Neither George McPhee nor Adam Oates will return to the Washington Capitals next season, owner Ted Leonsis announced Saturday two weeks after the team failed to reach the postseason for the first time in seven years.
After 17 years at the helm in Washington, McPhee, 55, was the third longest-tenured general manager in the NHL behind New Jersey’s Lou Lamoriello (27 years) and Carolina’s Jim Rutherford (20 years) but unlike those two his teams have never won a Stanley Cup.
The Capitals reached the playoffs 10 of the 16 seasons with McPhee calling the shots but advanced beyond the second round only once, in his first year as general manager. He had also hired five different first-time NHL head coaches during his tenure, including a carousel of three from November 2011-June 2012, with none able to produce a successful postseason team.
McPhee’s contract was set to expire this summer and after Washington snapped a streak of six consecutive playoff appearances this spring, the decision was made to not renew it.
Reached Saturday morning by text message, McPhee declined to comment until Monday but his son Graham, who will play for the U.S. national team development program in Ann Arbor, Mich., next year tweeted a reaction to the news.
Very proud of the 17 years my dad spent in Washington. Hard leaving the team you grew up with but excited to see where he ends up next.
— Graham McPhee (@g_mcphee21) April 26, 2014
“George has been a terrific, longtime executive for our franchise, and I’m grateful for his commitment to the Capitals organization for the past 17 years,” Leonsis said in a news release “He was a highly effective manager who is extremely well regarded within our organization and around the NHL. We have the utmost respect for him and his family and wish them nothing but the very best.”
Oates, 51, took over the team he spent parts of six seasons with as a player in June 2012 and struggled to draw consistency from the Capitals as a whole. In his two years behind the bench, Washington posted a 65-48-17 record in 130 regular season games.
The Hall of Fame center but first time head coach helped re-ignite Alex Ovechkin’s offensive game – the star forward won his third Hart Trophy in 2012-13 and his third and fourth Maurice ‘Rocket’ Richard Trophy after Oates moved him from left to right wing. But while Ovechkin and others made individual strides, the group as a whole appeared to regress this season.
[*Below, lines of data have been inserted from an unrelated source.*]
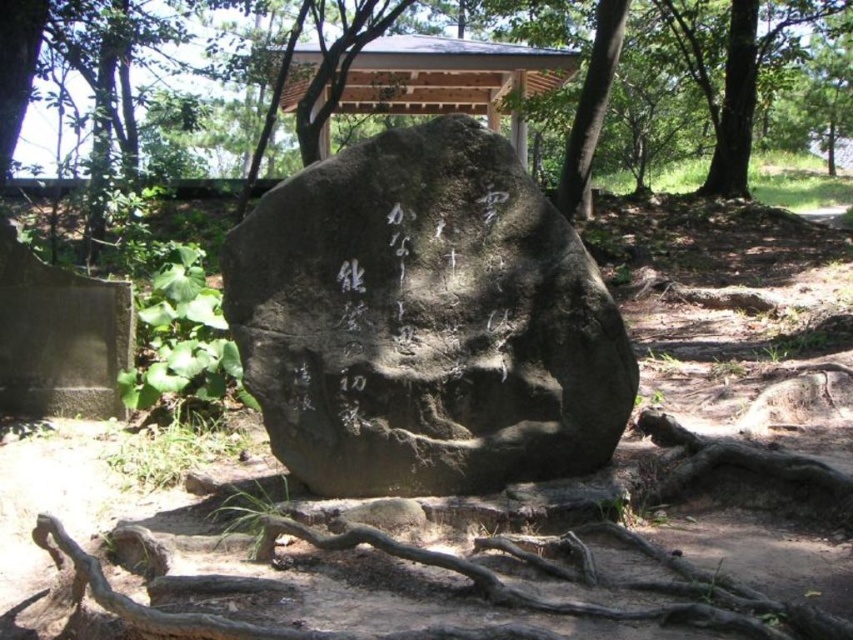 Question: Does dark gray stone at center have a lesser width compared to brown rough tree roots at lower center?

Choices:
 (A) yes
 (B) no

Answer: (A)

Question: Does dark gray stone at center have a lesser width compared to brown rough tree roots at lower center?

Choices:
 (A) yes
 (B) no

Answer: (A)

Question: Estimate the real-world distances between objects in this image. Which object is closer to the dark gray stone at center?

Choices:
 (A) brown rough tree roots at lower center
 (B) green leafy tree at center

Answer: (A)

Question: Which point is farther to the camera?

Choices:
 (A) dark gray stone at center
 (B) green leafy tree at center
 (C) brown rough tree roots at lower center

Answer: (B)

Question: Can you confirm if green leafy tree at center is positioned below brown rough tree roots at lower center?

Choices:
 (A) no
 (B) yes

Answer: (A)

Question: Which of the following is the closest to the observer?

Choices:
 (A) (456, 104)
 (B) (351, 321)

Answer: (B) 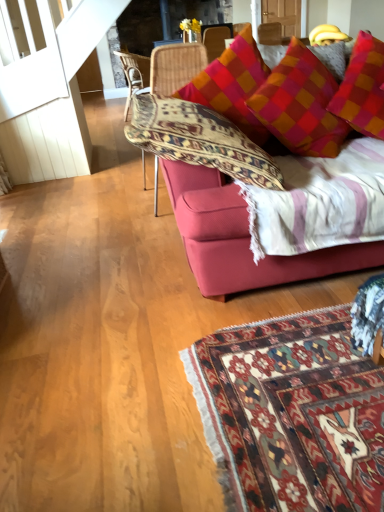 What is the approximate height of woven rattan chair at center, the 2th chair ordered from the bottom?

woven rattan chair at center, the 2th chair ordered from the bottom, is 31.01 inches tall.

Locate an element on the screen. woven rattan chair at center, marked as the 1th chair in a left-to-right arrangement is located at coordinates (134, 74).

This screenshot has height=512, width=384. I want to click on woven wicker chair at center, which is counted as the 2th chair, starting from the left, so click(x=175, y=66).

From a real-world perspective, is woven rattan chair at center, marked as the 1th chair in a left-to-right arrangement, positioned above or below velvet red couch at upper right?

woven rattan chair at center, marked as the 1th chair in a left-to-right arrangement, is situated higher than velvet red couch at upper right in the real world.

Which is more to the right, woven rattan chair at center, the first chair when ordered from back to front, or velvet red couch at upper right?

From the viewer's perspective, velvet red couch at upper right appears more on the right side.

Which of these two, woven rattan chair at center, the 2th chair ordered from the bottom, or velvet red couch at upper right, is thinner?

Thinner between the two is woven rattan chair at center, the 2th chair ordered from the bottom.

In the scene shown: Would you say woven rattan chair at center, marked as the 1th chair in a left-to-right arrangement, contains velvet red couch at upper right?

Definitely not — velvet red couch at upper right is not inside woven rattan chair at center, marked as the 1th chair in a left-to-right arrangement.

Is woven wicker chair at center, which is counted as the 2th chair, starting from the left, positioned in front of velvet red couch at upper right?

No, the depth of woven wicker chair at center, which is counted as the 2th chair, starting from the left, is greater than that of velvet red couch at upper right.

Between woven wicker chair at center, which is counted as the 2th chair, starting from the left, and velvet red couch at upper right, which one has smaller size?

woven wicker chair at center, which is counted as the 2th chair, starting from the left.

In the image, is woven wicker chair at center, the first chair in the bottom-to-top sequence, on the left side or the right side of velvet red couch at upper right?

Result: woven wicker chair at center, the first chair in the bottom-to-top sequence, is to the left of velvet red couch at upper right.

Is velvet red couch at upper right oriented towards woven rattan chair at center, the 2th chair ordered from the bottom?

No, velvet red couch at upper right is not aimed at woven rattan chair at center, the 2th chair ordered from the bottom.

Does point (178, 54) appear closer or farther from the camera than point (135, 69)?

Clearly, point (178, 54) is closer to the camera than point (135, 69).

Is velvet red couch at upper right next to woven rattan chair at center, the 2th chair viewed from the front, and touching it?

No, velvet red couch at upper right is not next to woven rattan chair at center, the 2th chair viewed from the front.

Is the position of velvet red couch at upper right more distant than that of woven rattan chair at center, the first chair when ordered from back to front?

No, it is not.

Is woven wicker chair at center, the first chair positioned from the front, facing away from woven rattan chair at center, the 2th chair in the right-to-left sequence?

No, woven wicker chair at center, the first chair positioned from the front, is not facing away from woven rattan chair at center, the 2th chair in the right-to-left sequence.

From a real-world perspective, which object rests below the other?

woven rattan chair at center, the 2th chair viewed from the front, from a real-world perspective.

Does woven wicker chair at center, which is counted as the 1th chair, starting from the right, lie behind woven rattan chair at center, acting as the 1th chair starting from the top?

No, woven wicker chair at center, which is counted as the 1th chair, starting from the right, is closer to the camera.

From the image's perspective, which is above, woven wicker chair at center, which appears as the 2th chair when viewed from the top, or woven rattan chair at center, the 2th chair ordered from the bottom?

From the image's view, woven rattan chair at center, the 2th chair ordered from the bottom, is above.

Which is correct: woven rattan chair at center, the first chair when ordered from back to front, is inside woven wicker chair at center, which is counted as the 1th chair, starting from the right, or outside of it?

woven rattan chair at center, the first chair when ordered from back to front, is not enclosed by woven wicker chair at center, which is counted as the 1th chair, starting from the right.

Does woven rattan chair at center, the first chair when ordered from back to front, have a greater height compared to woven wicker chair at center, which appears as the 2th chair when viewed from the back?

No.

Which point is more forward, (131, 92) or (179, 82)?

The point (179, 82) is in front.

Is woven rattan chair at center, acting as the 1th chair starting from the top, oriented away from woven wicker chair at center, which is counted as the 2th chair, starting from the left?

No, woven rattan chair at center, acting as the 1th chair starting from the top,'s orientation is not away from woven wicker chair at center, which is counted as the 2th chair, starting from the left.

Is velvet red couch at upper right aimed at woven wicker chair at center, the first chair in the bottom-to-top sequence?

No, velvet red couch at upper right is not facing towards woven wicker chair at center, the first chair in the bottom-to-top sequence.

Consider the image. Is velvet red couch at upper right far from woven wicker chair at center, which is counted as the 2th chair, starting from the left?

They are positioned close to each other.

Does velvet red couch at upper right come behind woven wicker chair at center, the first chair positioned from the front?

No, velvet red couch at upper right is in front of woven wicker chair at center, the first chair positioned from the front.

Can you confirm if velvet red couch at upper right is positioned to the right of woven wicker chair at center, which appears as the 2th chair when viewed from the back?

Yes, velvet red couch at upper right is to the right of woven wicker chair at center, which appears as the 2th chair when viewed from the back.

From the velvet red couch at upper right, count the 2nd chair to the left and point to it. Please provide its 2D coordinates.

[(134, 74)]

Image resolution: width=384 pixels, height=512 pixels. There is a velvet red couch at upper right. Identify the location of the 2nd chair above it (from a real-world perspective). (175, 66).

Estimate the real-world distances between objects in this image. Which object is closer to velvet red couch at upper right, woven wicker chair at center, the first chair in the bottom-to-top sequence, or woven rattan chair at center, the 2th chair viewed from the front?

The object closer to velvet red couch at upper right is woven wicker chair at center, the first chair in the bottom-to-top sequence.

When comparing their distances from velvet red couch at upper right, does woven rattan chair at center, acting as the 1th chair starting from the top, or woven wicker chair at center, which is counted as the 2th chair, starting from the left, seem closer?

Among the two, woven wicker chair at center, which is counted as the 2th chair, starting from the left, is located nearer to velvet red couch at upper right.

Considering their positions, is velvet red couch at upper right positioned further to woven rattan chair at center, the 2th chair ordered from the bottom, than woven wicker chair at center, the first chair in the bottom-to-top sequence?

velvet red couch at upper right is positioned further to the anchor woven rattan chair at center, the 2th chair ordered from the bottom.

Estimate the real-world distances between objects in this image. Which object is further from woven wicker chair at center, the first chair positioned from the front, velvet red couch at upper right or woven rattan chair at center, acting as the 1th chair starting from the top?

Among the two, woven rattan chair at center, acting as the 1th chair starting from the top, is located further to woven wicker chair at center, the first chair positioned from the front.

When comparing their distances from woven rattan chair at center, the first chair when ordered from back to front, does woven wicker chair at center, which is counted as the 2th chair, starting from the left, or velvet red couch at upper right seem further?

velvet red couch at upper right lies further to woven rattan chair at center, the first chair when ordered from back to front, than the other object.

Looking at the image, which one is located further to woven wicker chair at center, the first chair positioned from the front, woven rattan chair at center, the 2th chair in the right-to-left sequence, or velvet red couch at upper right?

woven rattan chair at center, the 2th chair in the right-to-left sequence, lies further to woven wicker chair at center, the first chair positioned from the front, than the other object.

Image resolution: width=384 pixels, height=512 pixels. In order to click on chair positioned between velvet red couch at upper right and woven rattan chair at center, the 2th chair viewed from the front, from near to far in this screenshot , I will do `click(175, 66)`. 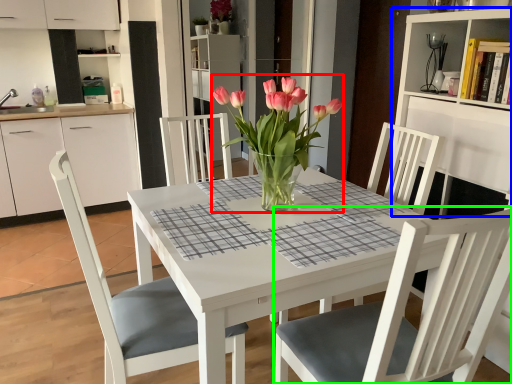 Question: Considering the real-world distances, which object is closest to floral arrangement (highlighted by a red box)? bookshelf (highlighted by a blue box) or chair (highlighted by a green box).

Choices:
 (A) bookshelf
 (B) chair

Answer: (B)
In 2013-14, Oates’s squad was unable to address persistent issues like the inability to win low-scoring games, prevent quick goals after scoring themselves, relinquishing two goal leads and insufficient play at even strength. They scored 135 goals but allowed 153 against five on five and had a staggering -276 shot differential.
With Oates’s departure, whoever the replacement is will mark Washington’s fourth coach in four years. The assistant coaches were informed of the move to fire Oates and not renew McPhee Saturday morning but have not received any indication about their futures with the organization.
Leonsis’s decision to part ways with both McPhee and Oates follows an organizational autopsy that commenced after the conclusion of the Capitals’ regular season on April 13.
Sources with knowledge of the process say ownership met with all facets of the organization from players and scouts to medical staff and various front office members, seeking information on every corner of the operation along with input on how both McPhee and Oates handled their respective duties. Both McPhee and Oates had lengthy, separate meetings with Leonsis on Thursday.
Now comes arguably the greatest test of Leonsis’s tenure as owner of a professional sports team as this will mark the first time he’s hired a general manager for either his NHL or NBA franchise, which he bought in 1999 and 2010 respectively.
“This is an important time for our organization,” Leonsis said in a news release, “And I feel a change is needed in order to get us back to being a top echelon team that competes for the Stanley Cup.”
Leonsis and president Dick Patrick are scheduled to meet with reporters at 4 p.m.